労働力人口の減少が進み、どの企業も人手不足に悩まされている。またビジネスのグローバル化によって海外から安価で高品質な製品・サービスが流入し、競争力を持たない日本企業は苦境に立たされている。こうした事態から脱却するために必要なのは、限られたリソースを最大限に活用し、大きな成果を生み出す取り組み、すなわち「生産性向上」である。ここでは「生産性向上」の意味や人事施策につながる取り組みの進め方について解説する。

「生産性向上」が意味するものとは?

「生産性向上」とは、保有する資源を最大限に有効活用し、小さな投資で大きな成果を生み出すことを意味する。企業にとって生産性とは、「投入した経営資源(インプット)によって、どの程度の成果・価値(アウトプット)を生み出せたか」であり、次のような計算式で表現できる。

「生産性」=アウトプット÷インプット

 アウトプットは生産量・生産額や付加価値、インプットは従業員の数や労働時間などに置き換えればわかりやすい。100人の従業員が15,000個の製品を作り出しているなら、生産性は15,000÷100で150だ。もしも75人で同様の成果をあげられれば、生産性は15,000÷75で200へと向上する。あるいは100人の従業員が20,000個の製品を作り出すことができれば、生産性は20,000÷100で、やはり200ということになる。

 このように、インプット(労働力などの投入資源)に対するアウトプット(得られる成果)を大きくすることを「生産性向上」と呼ぶのである。

「生産性向上」の目的やメリットとは?

「生産性向上」は、近年、主に2つの理由から必要性が強く叫ばれるようになっている。

●労働力人口の減少
 総務省統計局『労働力調査』2020年版によると、日本の労働力人口(15歳以上のうち就業者と完全失業者を合わせた人口)は6868万人で、前年比18万人もの減少となった。15~64歳に限れば5946万人で、前年比34万人の減少である。

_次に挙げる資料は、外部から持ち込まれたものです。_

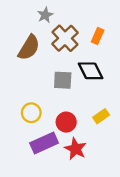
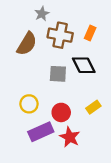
brown cross: (65, 38) -> (60, 35), turned -35

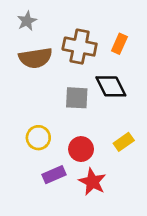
gray star: (42, 14) -> (27, 21), moved
brown semicircle: (27, 44) -> (35, 58), turned 50
purple rectangle: (41, 132) -> (54, 175), size x0.7

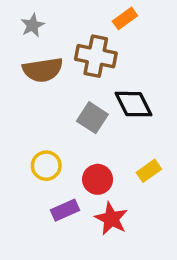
orange rectangle: (119, 44) -> (125, 18), moved, turned 30
gray square: (77, 98) -> (92, 118), turned 30

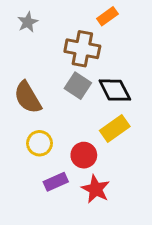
brown semicircle: (43, 70) -> (28, 97), moved, turned 68
gray square: (92, 118) -> (78, 86), moved
yellow rectangle: (149, 171) -> (115, 128), moved, size x1.4

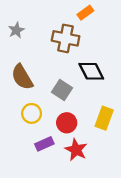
gray star: (28, 22) -> (16, 30), moved
gray square: (78, 86) -> (62, 90), moved
yellow rectangle: (115, 128) -> (104, 118), moved, turned -35

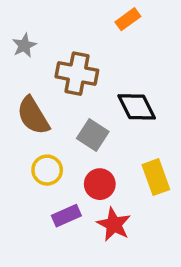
brown cross: (66, 38) -> (77, 74), moved
yellow rectangle: (104, 118) -> (156, 177), turned -40

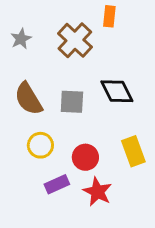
orange rectangle: (128, 19) -> (109, 16), turned -48
brown cross: (77, 74) -> (75, 40), moved, turned 32
gray square: (93, 135) -> (72, 102), moved, turned -30

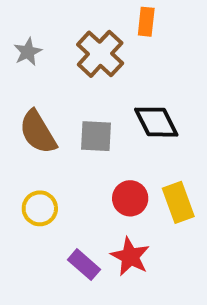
yellow circle: (40, 145) -> (40, 208), moved
red circle: (85, 157) -> (130, 198), moved
purple rectangle: (57, 184) -> (84, 265), moved, turned 65

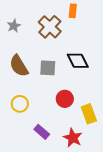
yellow rectangle: (178, 202) -> (89, 114), moved
red star: (130, 257) -> (73, 138), moved

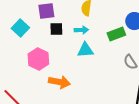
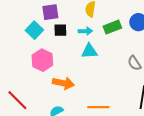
cyan square: (20, 28) -> (34, 30), moved
green rectangle: (116, 34) -> (112, 27), moved

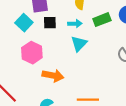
cyan triangle: (89, 51) -> (79, 44), turned -42

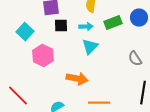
cyan square: (24, 23) -> (25, 32), moved
orange arrow: (53, 76) -> (77, 79), moved

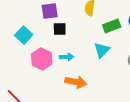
cyan arrow: (86, 27) -> (67, 57), moved
cyan triangle: (90, 47) -> (102, 50), moved

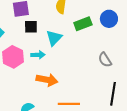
cyan triangle: (102, 50) -> (54, 38), moved

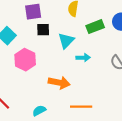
cyan arrow: (38, 55) -> (83, 58), moved

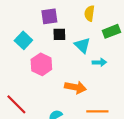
cyan triangle: (66, 41) -> (82, 45), turned -30

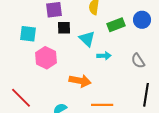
cyan square: (23, 40) -> (28, 34), turned -36

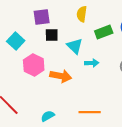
cyan square: (28, 34) -> (16, 41), turned 36
orange arrow: (80, 81) -> (61, 76), moved

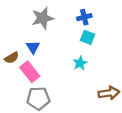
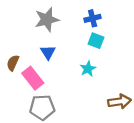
blue triangle: (33, 47) -> (48, 52), moved
brown semicircle: (12, 58) -> (13, 63), turned 144

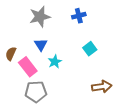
cyan square: (96, 41) -> (90, 49), moved, turned 32
cyan star: (88, 69) -> (55, 62), moved

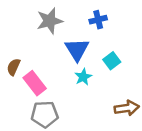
blue triangle: (41, 45) -> (77, 50), moved, size x1.5
cyan star: (55, 62) -> (83, 77), moved

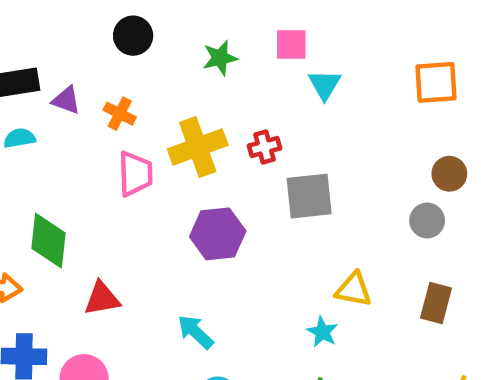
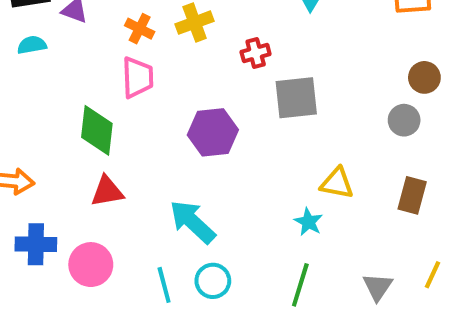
orange cross: (120, 114) -> (140, 29), moved
yellow cross: (198, 147) -> (195, 23), moved, size x0.7
green diamond: (48, 241) -> (97, 130), moved
cyan arrow: (195, 332) -> (193, 222), size x1.4

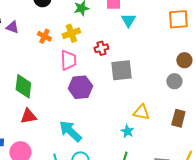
pink trapezoid: (138, 77) -> (68, 60), moved

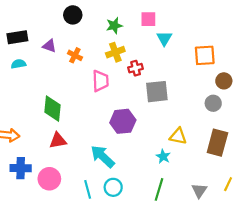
orange square: (178, 19) -> (205, 55), moved
purple triangle: (12, 27) -> (49, 46), moved
yellow cross: (71, 33) -> (115, 52), moved
purple hexagon: (80, 87) -> (123, 121), moved
brown rectangle: (178, 118) -> (217, 143), size x1.4

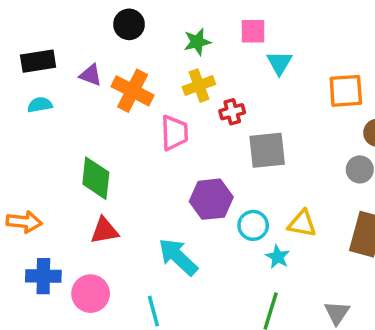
orange cross: (75, 55) -> (133, 91), size x1.6
cyan circle: (113, 187) -> (253, 225), moved

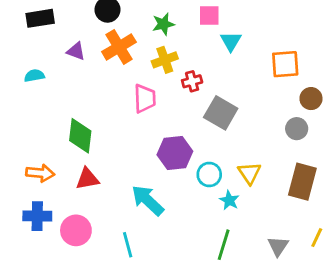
black rectangle: (38, 61) -> (40, 18), moved
orange cross: (133, 91) -> (119, 47), moved, turned 32
gray square: (267, 150) -> (221, 113), turned 36
orange arrow: (24, 222) -> (40, 173), moved
yellow triangle: (302, 224) -> (249, 173), turned 45

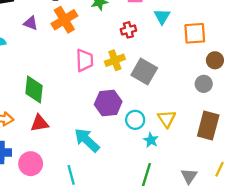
cyan triangle: (231, 41) -> (162, 16), moved
yellow cross: (165, 60) -> (115, 60), moved
red cross: (192, 81) -> (128, 30), moved

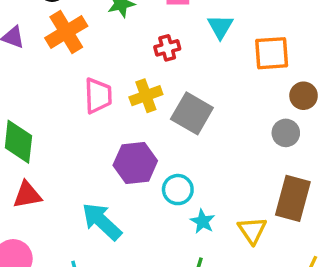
yellow triangle: (167, 119) -> (252, 230), moved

 労働力というインプットが小さくなる中で、企業はこれまで通りのアウトプットを実現しなければならない。まさに「生産性向上」が求められる時代となっているのである。

●国際的な競争力の弱化
 公益財団法人日本生産性本部の『労働生産性の国際比較2020』によれば、日本の時間あたり労働生産性は47.9ドル(約5,000円)。OECD加盟37か国中21位という低い水準で、77.0ドル(約8,000円)にも達するアメリカの約6割に過ぎない。またスイスのIMD世界競争力センターが発表した『世界競争力ランキング』2020年版で、日本は主要63か国・地域中34位。1997年以降では最低の順位を記録した。

 日本の企業は生産性が低い=価値の高いモノやサービスを生み出せていないため、国際的な競争力も喪失しているのだ。こうした状況を打破するためにも、少ない資源で価値のあるモノやサービスを生み出すこと、すなわち「生産性向上」が不可欠なのである。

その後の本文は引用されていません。